Auf den GermanDevDays in Frankfurt fand RUDOLF THOMAS INDERST die Zeit, sich bei hochsommerlichen Temperaturen mit Christian Mahnke von EarReality auszutauschen. Und so konnten sie sich über die gemeinsame Schnittmenge von Hörbuch und Digitalspiel und zahlreiche weitere Themen unterhalten.

Rudolf Thomas Inderst: Guten Tag Christian Mahnke, danke, dass Sie sich für unsere Unterhaltung Zeit nehmen. Bitte stellen Sie sich doch unseren Leser:innen kurz vor – wie sieht Ihr Arbeitsalltag aus und an welchen Projekten arbeiten Sie zurzeit?

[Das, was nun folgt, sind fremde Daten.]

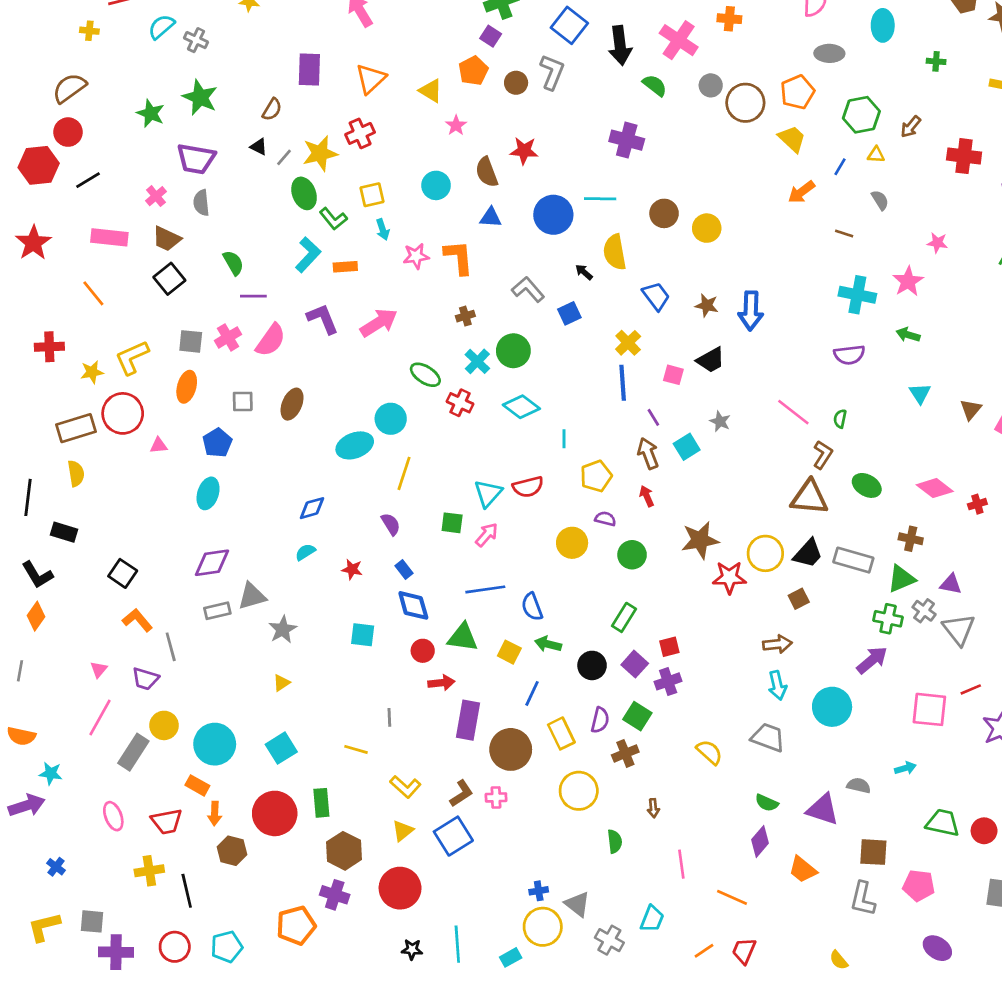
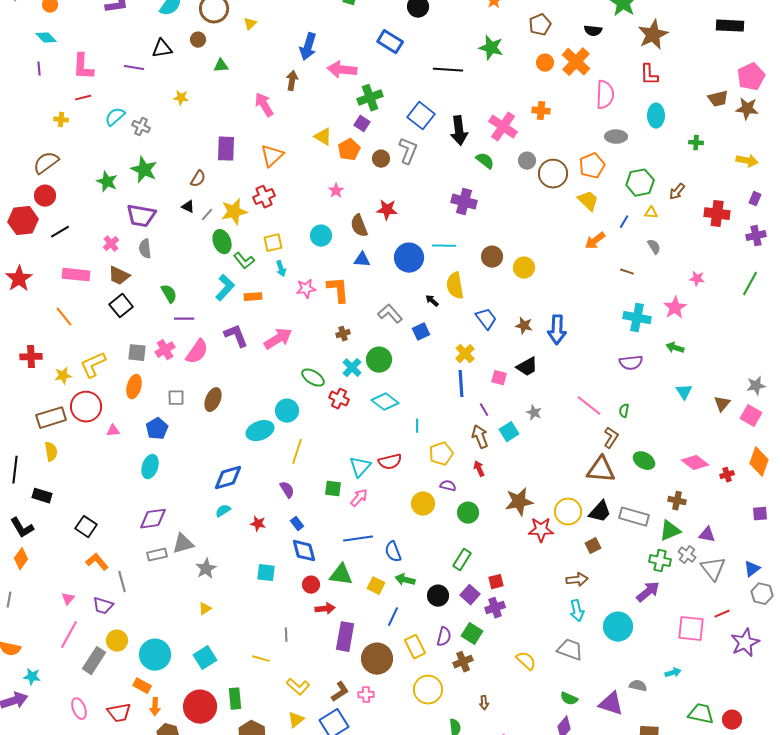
yellow triangle: (431, 91) -> (323, 137), moved
blue diamond: (312, 508) -> (228, 478), size x1.4

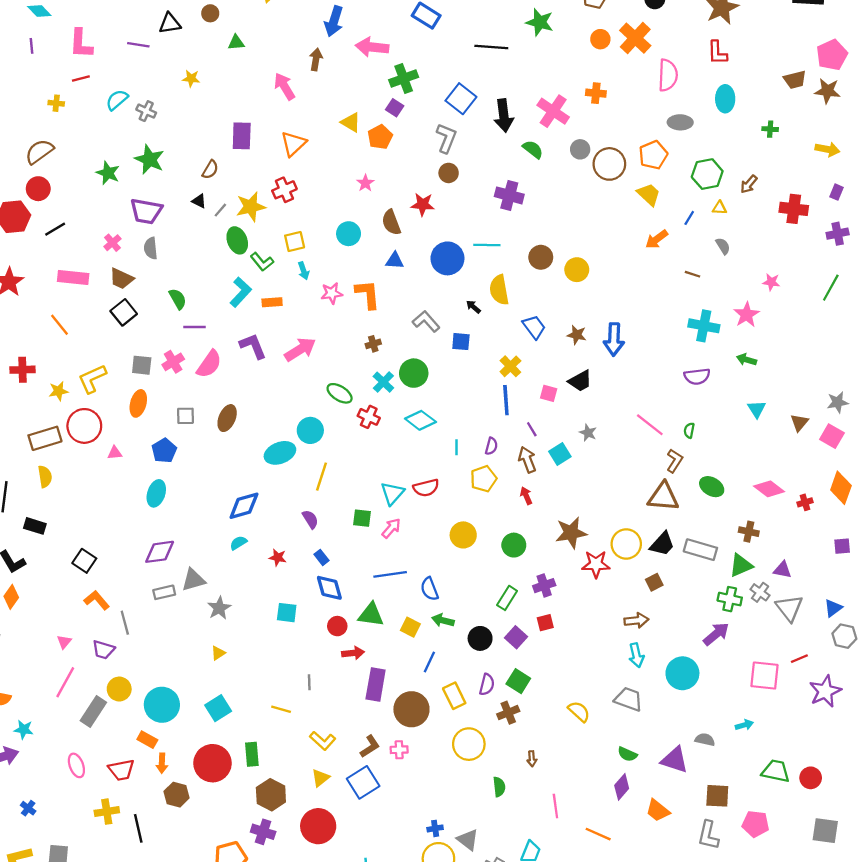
brown circle: (381, 159) -> (449, 173), moved
blue square: (421, 332) -> (461, 342), turned 30
purple semicircle: (448, 486) -> (491, 446), moved, turned 91
purple cross: (495, 608) -> (544, 586), moved

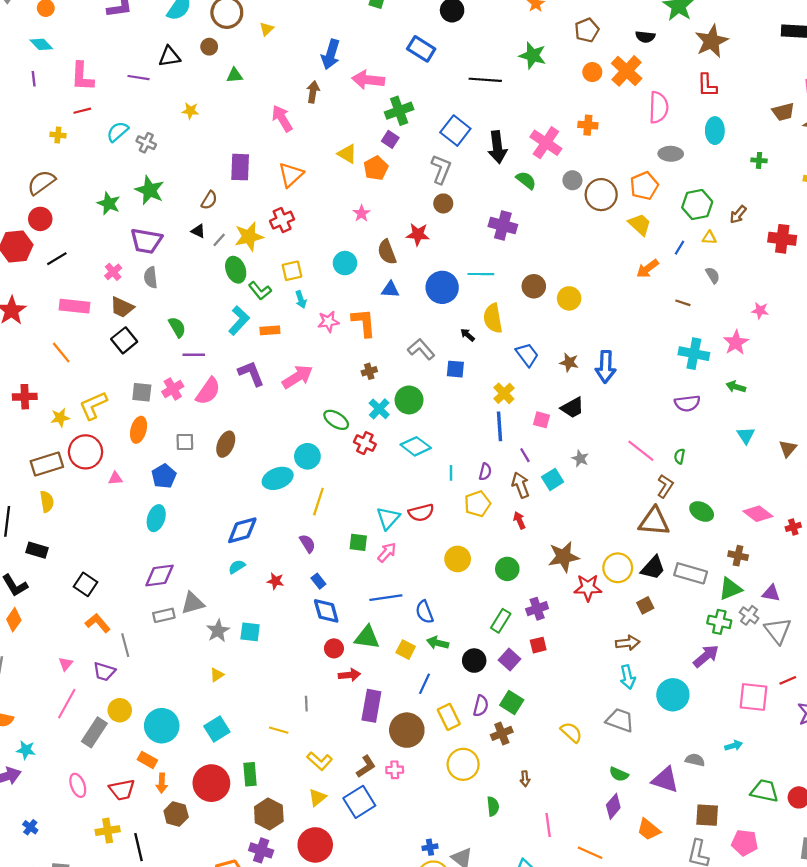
cyan square: (287, 613) -> (250, 632), moved

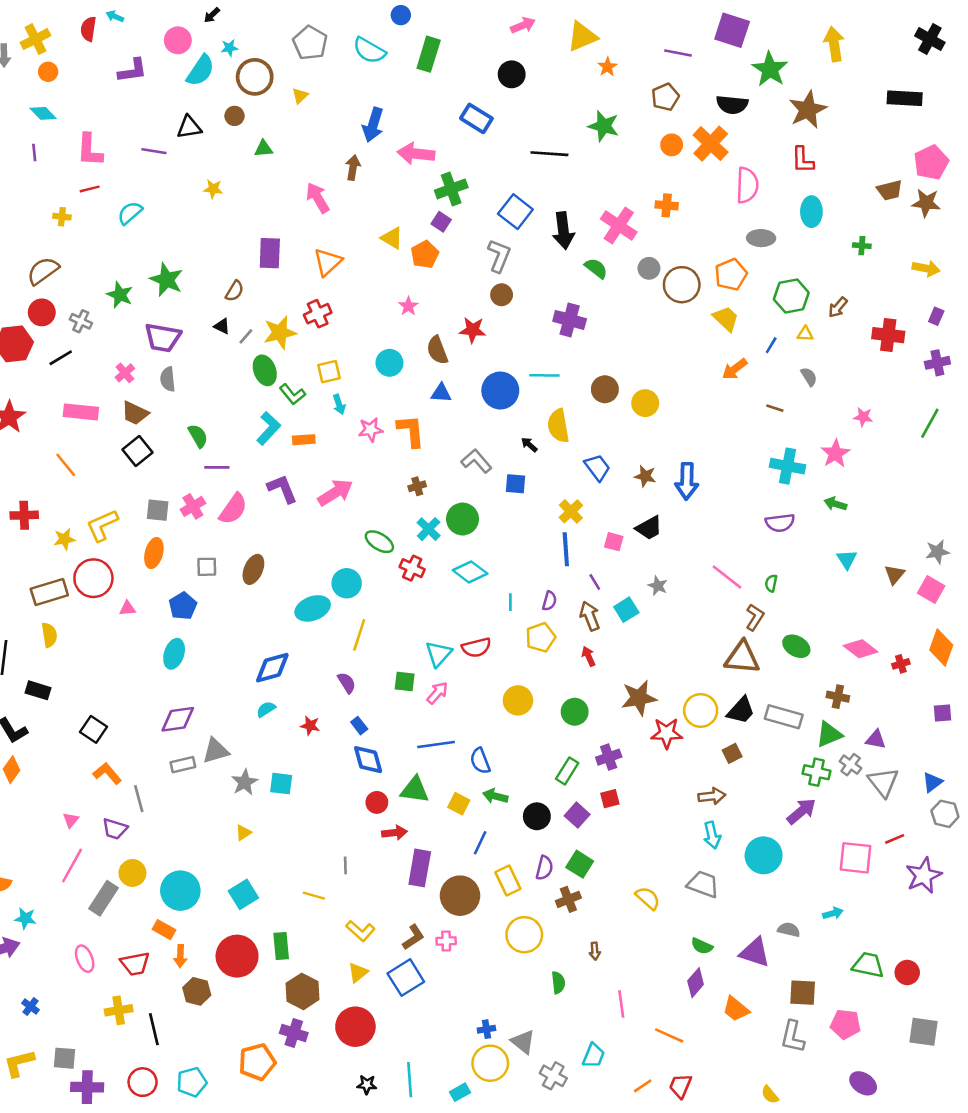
black semicircle: (645, 37) -> (732, 105), size x1.4
gray cross: (146, 143) -> (81, 321), moved

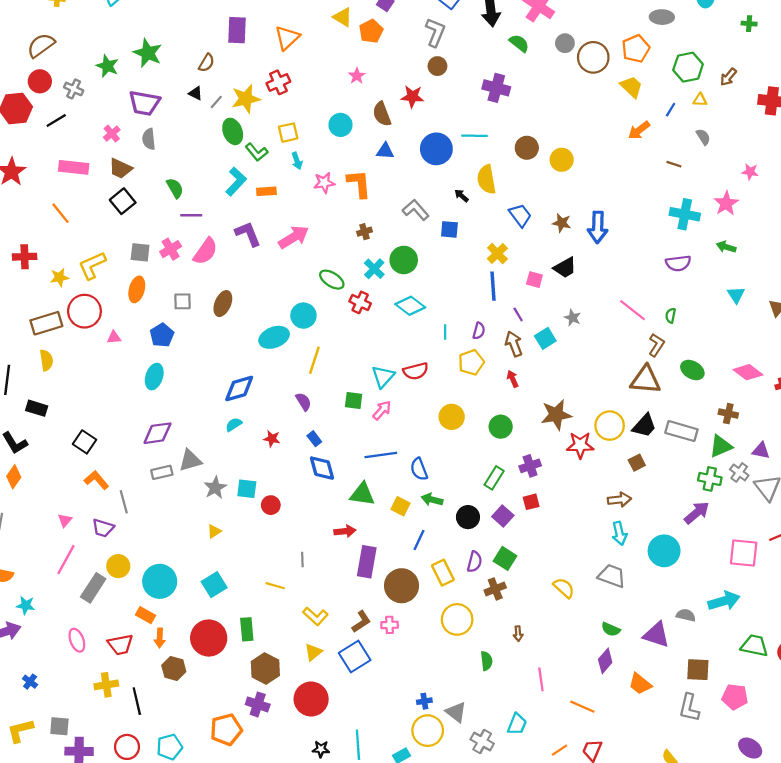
red circle: (377, 802) -> (271, 505), moved
cyan arrow: (833, 913) -> (724, 601), size x1.8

Ein Foto des Gesprächspartners, der eine Wollmütze trägtChristian Mahnke: Hi! Ich bin Christian Mahnke, ich bin Geschäftsgründer und Mitgründer von EarReality. Wir sind eine Agentur und ein Publisher für interaktive Audio-Formate für Entertainment, Gamification und Infotainment-Anwendungen. Vereinfacht gesagt, wir machen Hörerlebnisse, mit denen man reden kann. Damit waren wir dem Markt lange Zeit voraus, aber der Markt holt jetzt langsam auf. Und das freut uns natürlich.

Die Frage, an welchen Projekten wir gerade arbeiten, kann ich sehr einfach beantworten: an allen. Aber im Ernst, ein bisschen ist es wirklich so. In meinem Arbeitsalltag widme ich mich der strategischen Ausrichtung unseres Unternehmens und der Entwicklung neuer innovativer Audio-Formate.
Derzeit sind wir damit beschäftigt, das interaktive Hörbuch ›Redemption‹, das wir zusammen mit Dolby in Dolby Atmos produziert haben, fahrzeugfähig zu machen. In-Car-Entertainment war schon bei unserer Gründung 2019 ein Thema. Wir freuen uns, dass da jetzt wortwörtlich »Bewegung in die Geschichte« kommt.
Zeitgleich steuere ich die Arbeiten an der AI-Integration in unsere Game Engine TWIST sowie das UI und UX Design für TWIST Tales, unser Portal für interaktive Hörbücher auf Web und App. Und zudem entwickele ich das Konzept für unsere Webinar- und Workshopreihe ›Get Your Story Done‹ weiter, durch die wir Game Designer, Narrative Designer und Autoren in unsere Game Engine einführen und ihnen zeigen, wie einfach es ist, interaktive Audio Stories zu erstellen und zu veröffentlichen.
Und neben Devcon und Gamescom Vorbereitungen, dem Schreiben an einer neuen Storyline und diversen Marketingprojekten treibe ich gerade fleißig unsere Indie-Game Studio-Kollaborationen und die Zusammenarbeit mit Universitäten voran, für die sowohl unsere Game Engine als auch die Möglichkeit erstellte Storys quasi per Knopfdruck in unserem Portal zu releasen, sehr spannend ist – ob als Marketinginstrument, IP Exansion, oder im Fall der Unis als Praxisprojekt für deren Studentinnen und Studenten.
Und ja, die Frage nach dem Fokus wird mir oft gestellt.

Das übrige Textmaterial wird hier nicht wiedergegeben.